Тут и намек на спецодежду агента, и на привычку легко входить в доверие, и вместе с тем могучие и повелительные интонации. И весьма характерный штрих, который обычно относили только к известного рода господам – особый взгляд: «Впрочем, как же вы говорите… – прибавил Ярослав Ильич, пристально вперив
У Ярослава Ильича «сладенький тенор», но хватка железная, в образе Порфирия Петровича эта хватка, этот характер получили развитие. Он тоже говорлив и дружелюбен, но добавлен очень живой штрих, который и заставил современных исследователей (Ю. Карякин и др.) видеть в нем следователя эпохи Александра Второго, следователя как бы новой, прогрессивной формации, хотя у него «ядовитый характер». Змеиная сущность, конечно, характерна для агентов тайной полиции. И, как мы знаем из жизни и из литературы, эти агенты постоянно намекают на свою особость. Ядовитый характер – это сказано самим Порфирием о себе откровенно, но все время двусмысленность, звучащая в его интонации, не дает поверить ни одному его слову. Порфирий постоянно провоцирует Раскольникова. То вдруг он вспоминает о статье, которую до того момента писатель не предъявлял нам, и с интересом наблюдает, не признается ли Раскольников, что идеи этой статьи в основе убийства. Сам потом признается: «Вспомнил тут я и вашу статейку, в журнальце-то, помните, еще в первое-то ваше посещение в подробности о ней-то говорили. Я тогда поглумился, но это для того, чтобы вас на дальнейшее вызвать». Потом спрашивает, видел ли Раскольников красильщиков (хотя они были в день убийства), а по версии Раскольникова, они были лишь за три дня до убийства. Раскольников выскальзывает и из этой ловушки. Потом пытается свести его с мещанином, «выросшим из-под земли» со словом «убивец», рассчитывая, что эта встреча собьет Раскольникова с толку, и он как натура впечатлительная признается во всем. Карты ему путает Миколка-красильщик, вдруг объявивший, что убил он, что на него «омрачение» нашло. Но тему Миколки он не оставляет, словно взывая к старообрядческому этосу Раскольникова: «А известно ли вам, что он из раскольников, да и не то чтоб из раскольников, а просто сектант; у него в роде бегуны бывали, и сам он еще недавно, целых два года, в деревне, у некоего старца под духовным началом был. Всё это я от Миколки и от зарайских его узнал. Да куды! просто в пустыню бежать хотел! <…> Так вот, я и подозреваю теперь, что Миколка хочет “страдание принять” или вроде того».

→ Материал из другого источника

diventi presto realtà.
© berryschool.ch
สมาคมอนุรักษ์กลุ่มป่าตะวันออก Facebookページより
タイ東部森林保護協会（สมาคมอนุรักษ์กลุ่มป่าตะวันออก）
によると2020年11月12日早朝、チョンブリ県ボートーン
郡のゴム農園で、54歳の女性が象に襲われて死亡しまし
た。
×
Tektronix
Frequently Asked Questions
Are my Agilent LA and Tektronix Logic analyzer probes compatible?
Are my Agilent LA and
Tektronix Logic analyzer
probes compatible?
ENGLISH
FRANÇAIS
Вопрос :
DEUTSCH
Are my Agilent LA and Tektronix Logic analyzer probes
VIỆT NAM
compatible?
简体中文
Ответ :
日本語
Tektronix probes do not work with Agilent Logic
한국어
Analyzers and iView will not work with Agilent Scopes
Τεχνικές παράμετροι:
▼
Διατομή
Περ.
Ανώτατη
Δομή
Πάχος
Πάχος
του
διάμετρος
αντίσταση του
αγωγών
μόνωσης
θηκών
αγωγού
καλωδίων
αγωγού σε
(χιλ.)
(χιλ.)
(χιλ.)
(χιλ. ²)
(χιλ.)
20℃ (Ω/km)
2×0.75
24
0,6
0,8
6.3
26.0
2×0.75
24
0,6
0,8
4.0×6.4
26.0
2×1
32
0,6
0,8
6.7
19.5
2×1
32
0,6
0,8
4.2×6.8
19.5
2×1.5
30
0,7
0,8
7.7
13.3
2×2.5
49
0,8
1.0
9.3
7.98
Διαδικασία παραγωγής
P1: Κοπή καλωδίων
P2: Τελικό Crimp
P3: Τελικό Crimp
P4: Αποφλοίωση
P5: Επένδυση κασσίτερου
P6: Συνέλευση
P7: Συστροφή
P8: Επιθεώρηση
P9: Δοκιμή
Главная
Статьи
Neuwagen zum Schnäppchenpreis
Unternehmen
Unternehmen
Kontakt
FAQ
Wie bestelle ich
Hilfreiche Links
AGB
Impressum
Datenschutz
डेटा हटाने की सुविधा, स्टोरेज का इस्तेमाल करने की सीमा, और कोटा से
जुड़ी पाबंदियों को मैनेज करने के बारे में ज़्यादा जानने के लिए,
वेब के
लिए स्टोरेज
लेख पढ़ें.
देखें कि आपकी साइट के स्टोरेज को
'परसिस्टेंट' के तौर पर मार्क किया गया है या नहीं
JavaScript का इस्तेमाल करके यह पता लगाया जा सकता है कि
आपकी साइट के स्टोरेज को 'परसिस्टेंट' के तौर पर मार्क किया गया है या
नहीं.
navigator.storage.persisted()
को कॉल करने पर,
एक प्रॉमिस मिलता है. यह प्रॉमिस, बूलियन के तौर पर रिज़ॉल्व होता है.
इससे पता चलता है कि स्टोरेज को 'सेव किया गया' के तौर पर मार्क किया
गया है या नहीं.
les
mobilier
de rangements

Альтман так комментирует эти слова Порфирия: «Порфирий Петрович (устами которого говорит сам Достоевский) совершенно правильно понимает мотивы, побудившие Миколку принять на себя чужое преступление. Правилен и путь поисков Порфирия Петровича “от зарайских его узнал”. Миколка – уроженец Зарайского уезда Рязанской губернии, той губернии и того уезда, где искони (начиная с XVIII века) подвизались сектанты и раскольники. <…> Не без значения и упоминание Порфирия Петровича о связи Миколки с бегунами: именно из секты бегунов чаще всего выходили такие жаждущие “принять страдание”»[116].
Но и Раскольников тоже из этих мест. И, разумеется, Порфирию это известно. Карякин замечает, что Порфирий – новый тип следователя, рожденный великой реформой, которому не засудить надо, а суть преступника понять. Так ли?
Но Порфирий Петрович делает иное. Как Смердяков убеждает всех (включая последующих исследователей), что отца он убил под влиянием идеи Ивана Карамазова, хотя при ясном взгляде очевидно, что руководствовался он вполне меркантильными целями. Но и Порфирий убеждает всех (первыми поддались исследователи), пытается даже самого Раскольникова убедить, что убийство им совершено как результат идеи, теоретически, по теории говоря, что если бы он выдумал другую теорию, то он не одну старушку, а, может, и миллионных жертв потребовал. Однако Раскольников в своей статье к убийству не призывал, как я попытался показать выше. Он писал о трагическом бытии творцов, не принимаемых массой. И о том, что правящие массой политики и есть реальные убийцы, строящие свою власть на смерти. В словах Порфирия чистая подмена и подстава. Подменная оценка, однако, пошла гулять в головах критиков.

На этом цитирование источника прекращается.